Dans un canton, j'étais chantant,
Coup de coquin, ô coq coucou
Dans un canton de Balthazar
À Balthazar, rocher putride
Et pilier d'un peuple putride,
Au pied d'un saule, là, debout,
J'ai chanté et j'ai rempli l'air.

C'était un vieux chant de rebelle,
Bord de chant qui jamais n'éclaire;
Mais qu'il le fît... Que le nuage
Qui pèse au cœur, cercle l'esprit,
S'éclaircît du nord et qu'alors
Dans ce pic parût le soleil
Pour rougir du grand Balthazar
Le sourcil, ô suzerain, rude
Par rubis, lors, assiste-moi.

Que recherche mon sentiment?
C'est de tout ce qu'il a touché,
Laissé de côté ou derrière
Que provient mon savoir. Il veut
Que soit vif le pivot diamant
Il veut voir Balthazar bien lire
Les pages faites de lumière
Sur son genou, concernant être
Plus que naître ou mourir. Il veut
Des mots faits virils par son souffle.

 

 

 

 

 

 

 

 

 

Le nain

 

C'est maintenant septembre et la toile est tissée.
Or la toile est tissée et tu dois l'endosser.

L'hiver est façonné et tu dois l'endurer,
La toile d'hiver, l'hiver tissé, bise et bise,

Pour toutes les pensées d'été qui l'accompagnent
Dans l'esprit, pupe de paille, chiffon de mioche.

Or c'est l'esprit qui est tissé, l'esprit qui fut
Cahoté, fagoté par la foudre à pas lents

Et le soleil brisé. C'est tout ce que tu es,
L'ultime nain de toi, qui est tissé, tissé,

Attendant qu'on l'endosse, non pas comme un masque,
Non pas comme un habit, plutôt comme une essence,

Arrachée à l'été dépourvu de saveur,
Pour le miroir du froid, placé près de ta lampe,

Où ce n'est plus dès lors que citron à chiquer
Et café chipoté... Le gel est dans le chaume.

 

 

 

 

 

 

 

 

 

Un lapin pour roi des fantômes

 

La difficulté de penser quand meurt le jour,
Quand l'ombre informe couvre le soleil et rien
Ne reste, hormis cette lueur dans ton pelage —

Tout le jour il y eut un chat versant son lait,
Chat dodu, langue rouge, esprit vert et lait blanc
Et août tout autour, le plus paisible des mois.

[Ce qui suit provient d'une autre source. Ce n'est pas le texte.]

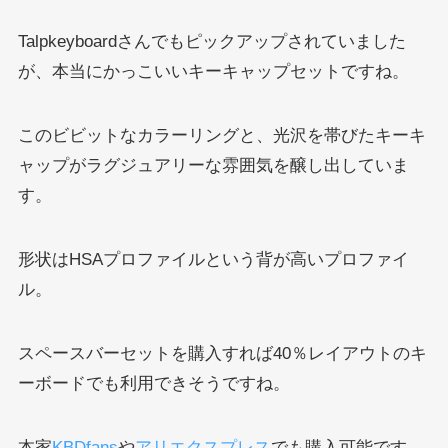
Talpkeyboardさんでもピックアップされていました
が、本当にかっこいいキーキャップセットですね。
このビビットなカラーリングと、光沢を帯びたキーキ
ャップがラグジュアリーな雰囲気を醸し出していま
す。
形状はHSAプロファイルという背が高いプロファイ
ル。
スペースバーセットを購入すれば40％レイアウトのキ
ーボードでも利用できそうですね。
本家
KBDfans
や
アリエクスプレス
でも購入可能です。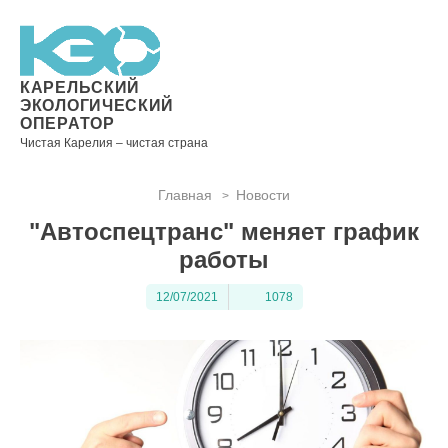
Новости
Информация
Вопросы
Документы
Вакансии
Районные
Торги
Контакты
×
о невывозе
и ответы
операторы
ТКО
КАРЕЛЬСКИЙ
ЭКОЛОГИЧЕСКИЙ
ОПЕРАТОР
Чистая Карелия – чистая страна
Контакты
Главная
Новости
>
Телефон
"Автоспецтранс" меняет график
диспетчера
по
работы
контролю
качества
12/07/2021
1078
вывоза
ТКО:
8
(8142)
28-28-
14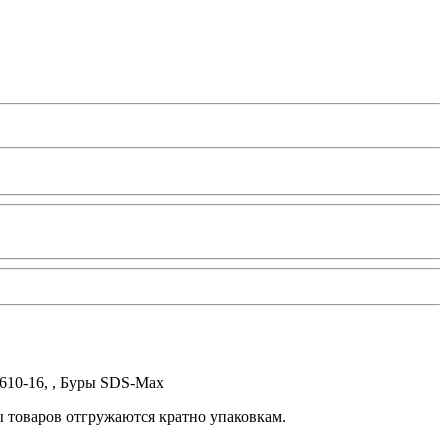
610-16, , Буры SDS-Max
ы товаров отгружаются кратно упаковкам.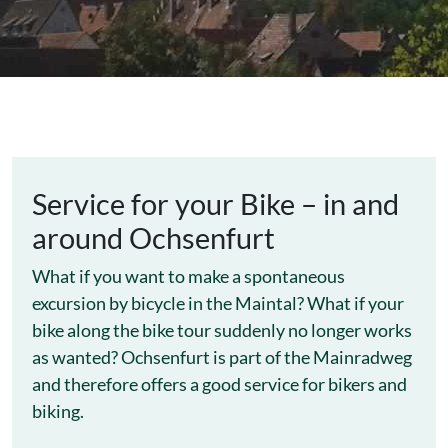
Service for your Bike – in and
around Ochsenfurt
What if you want to make a spontaneous
excursion by bicycle in the Maintal? What if your
bike along the bike tour suddenly no longer works
as wanted? Ochsenfurt is part of the Mainradweg
and therefore offers a good service for bikers and
biking.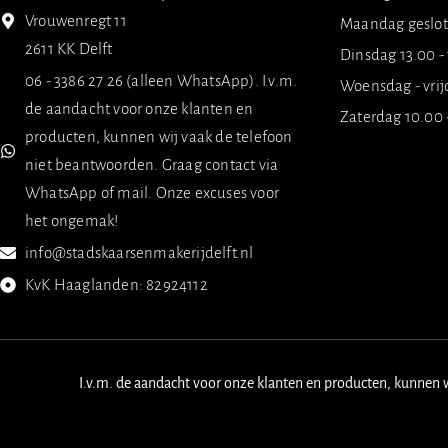
Vrouwenregt 11
Maandag geslo
2611 KK Delft
Dinsdag 13.00 -
06 - 3386 27 26 (alleen WhatsApp). I.v.m.
Woensdag - vrij
de aandacht voor onze klanten en
Zaterdag 10.00 
producten, kunnen wij vaak de telefoon
niet beantwoorden. Graag contact via
WhatsApp of mail. Onze excuses voor
het ongemak!
info@stadskaarsenmakerijdelft.nl
KvK Haaglanden: 82924112
I.v.m. de aandacht voor onze klanten en producten, kunnen 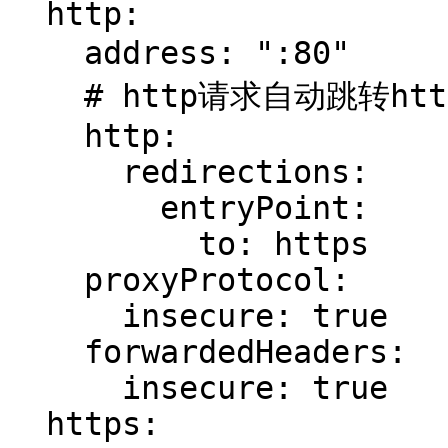
  http:

    address: ":80"           #配置80作为http入口

    # http请求自动跳转https

    http:

      redirections:

        entryPoint:

          to: https

    proxyProtocol:

      insecure: true

    forwardedHeaders:

      insecure: true

  https:
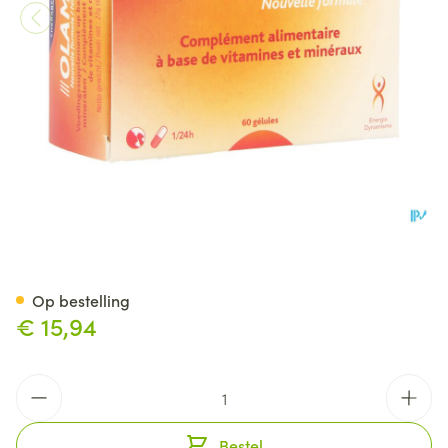
Olamine Nieuwe Formule Gel
Op bestelling
€ 15,94
Aantal
Bestel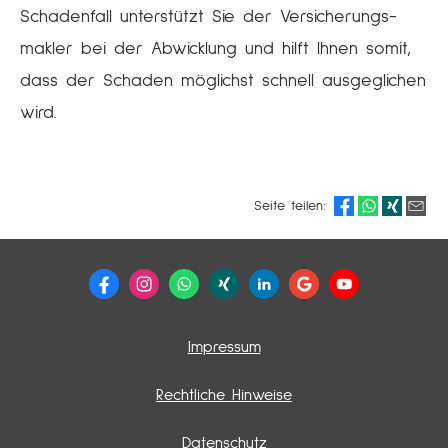
Schadenfall unterstützt Sie der Ver­sicherungs­
makler bei der Abwicklung und hilft Ihnen somit,
dass der Schaden möglichst schnell ausgeglichen
wird.
Seite teilen:
Impressum
Rechtliche Hinweise
Datenschutz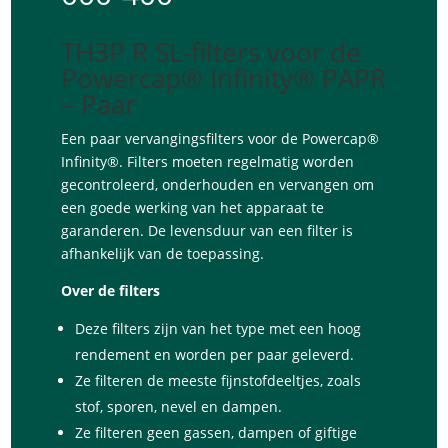
TH3P R SL-filters voor de
Powercap® Infinity® PAPR
– Paar
Een paar vervangingsfilters voor de Powercap®
Infinity®. Filters moeten regelmatig worden
gecontroleerd, onderhouden en vervangen om
een ​​goede werking van het apparaat te
garanderen. De levensduur van een filter is
afhankelijk van de toepassing.
Over de filters
Deze filters zijn van het type met een hoog
rendement en worden per paar geleverd.
Ze filteren de meeste fijnstofdeeltjes, zoals
stof, sporen, nevel en dampen.
Ze filteren geen gassen, dampen of giftige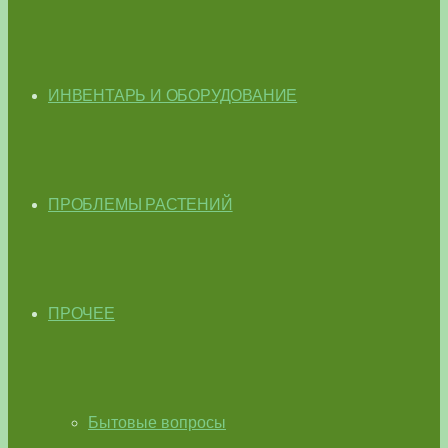
ИНВЕНТАРЬ И ОБОРУДОВАНИЕ
ПРОБЛЕМЫ РАСТЕНИЙ
ПРОЧЕЕ
Бытовые вопросы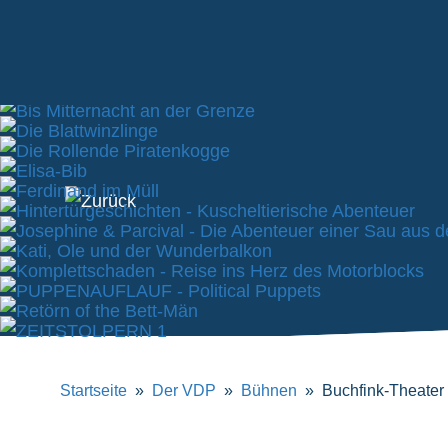
Verband
Deutscher
Puppentheater
e.V.
Startseite
Der VDP
Bühnen
Buchfink-Theater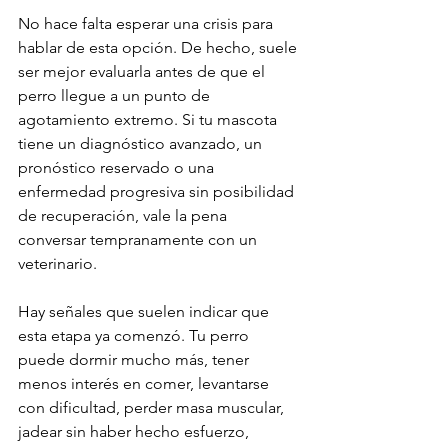
No hace falta esperar una crisis para 
hablar de esta opción. De hecho, suele 
ser mejor evaluarla antes de que el 
perro llegue a un punto de 
agotamiento extremo. Si tu mascota 
tiene un diagnóstico avanzado, un 
pronóstico reservado o una 
enfermedad progresiva sin posibilidad 
de recuperación, vale la pena 
conversar tempranamente con un 
veterinario.
Hay señales que suelen indicar que 
esta etapa ya comenzó. Tu perro 
puede dormir mucho más, tener 
menos interés en comer, levantarse 
con dificultad, perder masa muscular, 
jadear sin haber hecho esfuerzo, 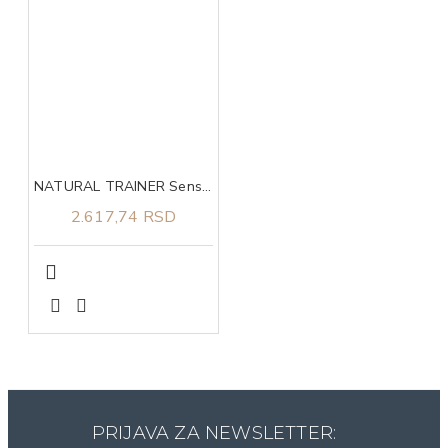
NATURAL TRAINER Sensitive no gluten sa pačetinom za odrasle pse srednjih i velikih rasa 3kg
2.617,74 RSD
PRIJAVA ZA NEWSLETTER: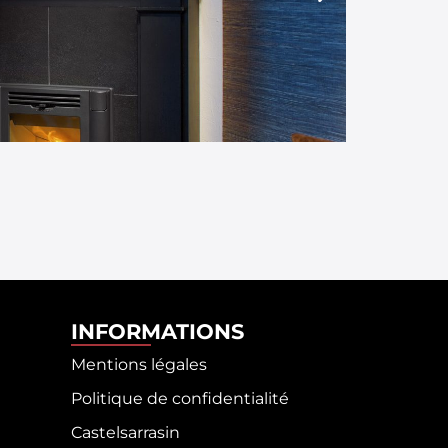
INFORMATIONS
Mentions légales
Politique de confidentialité
Castelsarrasin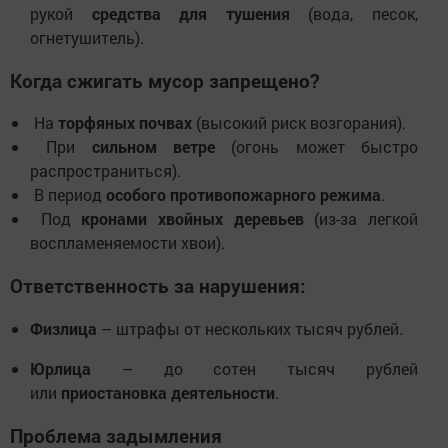
рукой
средства для тушения
(вода, песок,
огнетушитель).
Когда сжигать мусор запрещено?
На
торфяных почвах
(высокий риск возгорания).
При
сильном ветре
(огонь может быстро
распространиться).
В период
особого противопожарного режима
.
Под
кронами хвойных деревьев
(из-за легкой
воспламеняемости хвои).
Ответственность за нарушения:
Физлица
– штрафы от нескольких тысяч рублей.
Юрлица
– до сотен тысяч рублей
или
приостановка деятельности
.
Проблема задымления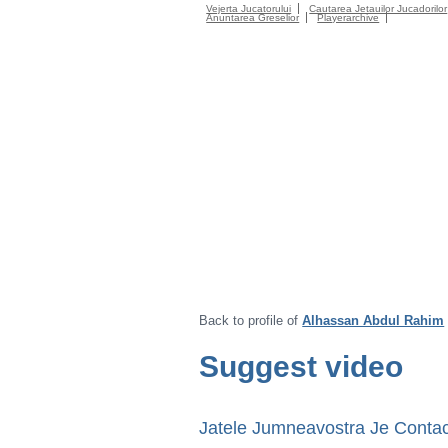
Vejerta Jucatorului
Cautarea Jetauilor Jucadorilor
Anuntarea Greselior
Playerarchive
Back to profile of
Alhassan Abdul Rahim
Suggest video
Jatele Jumneavostra Je Contac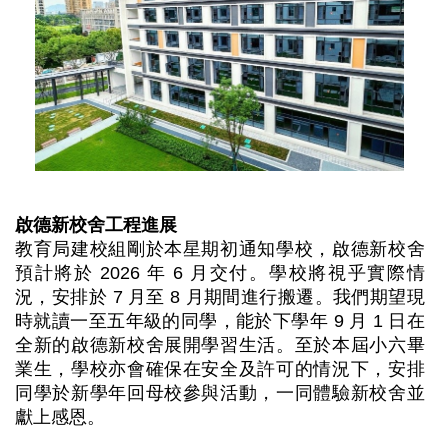
啟德新校舍工程進展
教育局建校組剛於本星期初通知學校，啟德新校舍
預計將於 2026 年 6 月交付。學校將視乎實際情
況，安排於 7 月至 8 月期間進行搬遷。我們期望現
時就讀一至五年級的同學，能於下學年 9 月 1 日在
全新的啟德新校舍展開學習生活。至於本屆小六畢
業生，學校亦會確保在安全及許可的情況下，安排
同學於新學年回母校參與活動，一同體驗新校舍並
獻上感恩。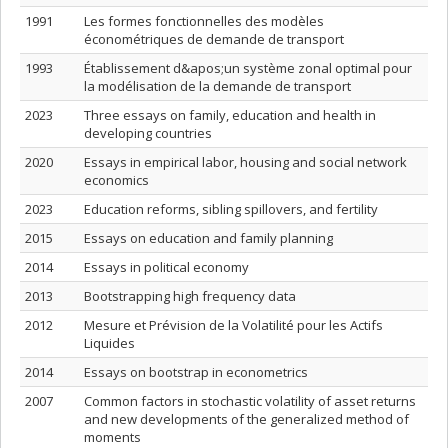
1991
Les formes fonctionnelles des modèles
économétriques de demande de transport
1993
Établissement d&apos;un système zonal optimal pour
la modélisation de la demande de transport
2023
Three essays on family, education and health in
developing countries
2020
Essays in empirical labor, housing and social network
economics
2023
Education reforms, sibling spillovers, and fertility
2015
Essays on education and family planning
2014
Essays in political economy
2013
Bootstrapping high frequency data
2012
Mesure et Prévision de la Volatilité pour les Actifs
Liquides
2014
Essays on bootstrap in econometrics
2007
Common factors in stochastic volatility of asset returns
and new developments of the generalized method of
moments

Être dans l'herbe, dans l'heure la plus paisible,
Sans tout ce monument de chat,
Le chat oublié dans la lune;

Sentir que la lumière est lumière-lapin,
Où tout expressément est fait pour toi et rien
N'a plus besoin d'être expliqué;

Plus rien dès lors à quoi penser.
Tout vient de soi-même et l'est file à l'ouest, et l'ouest
Se rue au bas, et après? L'herbe est plénitude

Et pleine de toi. Les arbres autour: pour toi,
Le tout de l'immensité de la nuit: pour toi;
Être qui étreins tous les rebords, tu deviens

Un être qui remplit les quatre coins de nuit.
Le chat rouge est tapi dans la lueur-pelage
Et t'y voici arqué, grande bosse, haute bosse,

Bossu toujours plus haut et d'un noir de rocher —
Assis, ta tête est une sculpture d'espace
Et le petit chat vert est, dans l'herbe, un insecte.

 

 

 

 

 

 

 

 

 

Solitude à Jersey City

 

Le daim et le teckel valent tout un.
Après tout, les dieux sourdent du climat.
Les être humains sourdent du climat
Et les dieux sourdent des êtres humains.
*Encore, encore, encore les dieux…*

La distance entre le clocher obscur
Et la borne dix mille et trois est plus
Que ne peut arpenter une chenille
Longue de sept pieds sous la lune en juin.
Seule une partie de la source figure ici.